What you should do: Should a line in the entries below contain "imagerie", return that line.

Supplied records:
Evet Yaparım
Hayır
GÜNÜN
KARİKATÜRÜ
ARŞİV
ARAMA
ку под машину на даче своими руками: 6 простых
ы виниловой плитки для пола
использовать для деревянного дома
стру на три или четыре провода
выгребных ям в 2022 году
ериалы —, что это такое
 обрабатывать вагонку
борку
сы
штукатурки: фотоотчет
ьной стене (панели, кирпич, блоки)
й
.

...

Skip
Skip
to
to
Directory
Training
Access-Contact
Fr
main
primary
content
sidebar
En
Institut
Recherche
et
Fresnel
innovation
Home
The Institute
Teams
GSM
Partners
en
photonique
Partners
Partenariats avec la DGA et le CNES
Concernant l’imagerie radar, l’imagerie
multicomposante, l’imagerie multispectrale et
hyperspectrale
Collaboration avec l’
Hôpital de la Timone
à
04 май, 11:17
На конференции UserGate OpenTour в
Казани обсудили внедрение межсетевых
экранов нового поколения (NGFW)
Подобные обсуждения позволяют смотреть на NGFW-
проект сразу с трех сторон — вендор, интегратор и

Written response:
Concernant l’imagerie radar, l’imagerie
multicomposante, l’imagerie multispectrale et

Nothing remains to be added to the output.